Este disco é mesmo histórico porque tem, entre outras pérolas, “Apenas um Rapaz Latino Americano”, “Como Nossos Pais” e “Velha Roupa Colorida” (sendo as duas últimas sucessos estrondosos na voz da Elis Regina).

 

E traz também a comovente, dolorosa e lancinante “Fotografia 3×4”, contando as aflições do “jovem que desce do norte”.

 

Só um poeta da estatura de Belchior seria capaz de fazer com que eu, paulista nascido em cidade grande, que nunca passei frio (senão quando esquecia a blusa), pudesse mergulhar na música a ponto de acreditar quando ele diz que “minha história é igual a sua” e que “eu sou como você que me ouve agora”. Poesia pura:[1]

 

 

 

 

No mesmo dia do acidente o Bóris apareceu à noite com um braço enfaixado, contando, meio que orgulhoso, a besteira que fez. Quando, rindo(!), me deu a notícia sobre os discos, foi preciso que me segurassem para eu não fazer com ele aquilo que o capotamento não conseguiu.

 

O Bóris jamais me indenizou, precisei eu mesmo recomprar os dois discos, anos depois e já no formato CD. Este amigo, aliás, despreza os almoços em que nosso seletíssimo e pequeníssimo grupo se reúne de vez em quando. Ele não acompanha meu blog, provavelmente jamais lerá este texto. Ele é, enfim, um desastre.

 

No entanto, quando (raramente) nos encontramos, a alegria é a mesma de sempre, o abraço é o mesmo, a conversa parece ser continuação de ontem.

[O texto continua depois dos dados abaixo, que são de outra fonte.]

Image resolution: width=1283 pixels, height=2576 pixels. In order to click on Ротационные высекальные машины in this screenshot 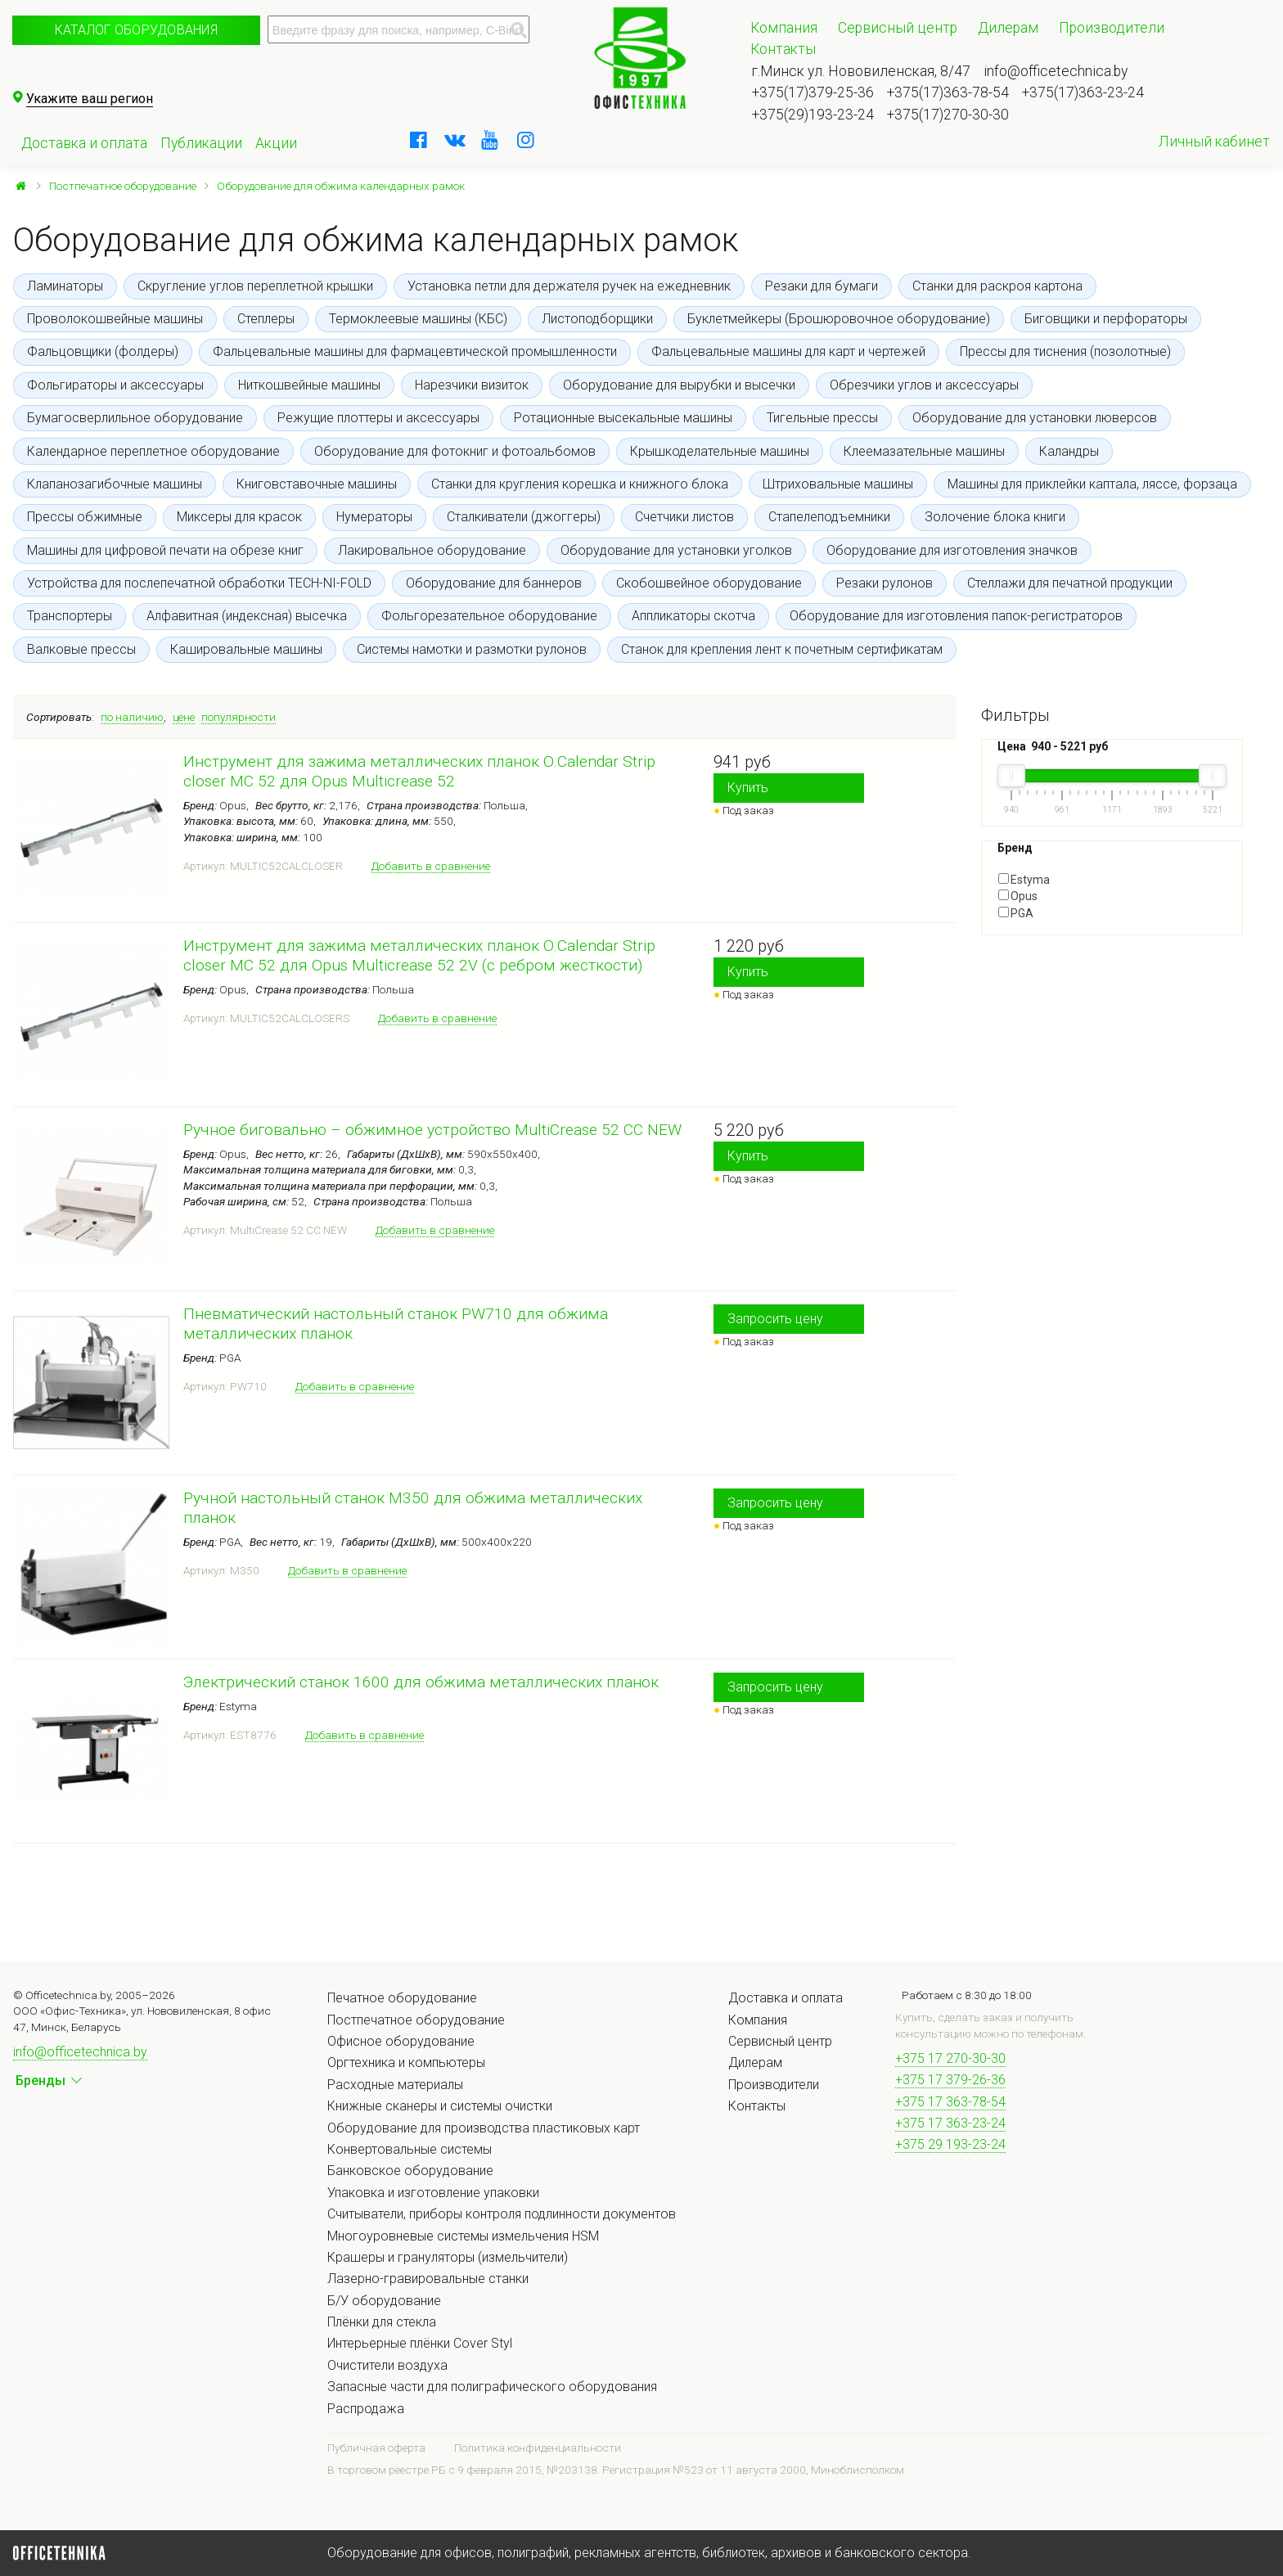 , I will do `click(623, 418)`.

Como só acontece entre amigos de verdade, mesmo os de péssima qualidade, como são os meus.

 

Amor, completo e imperfeito.[2]

 

 

 

 

Bóris, além de apelido do meu amigo, é também o nome da aranha mais famosa do rock’n roll.[3]

 

 

 

 

[1] Belchior, “Fotografia 3×4” (Belchior) in Alucinação, 1976.

[2] Barão Vermelho, “Meus Bons Amigos” (Guto Goffi/Maurício Barros/Fernando Magalhães) in Balada MTV, 1999.

[3] The Who, “Boris the Spider” (John Entwistle) in A Quick One, 1966.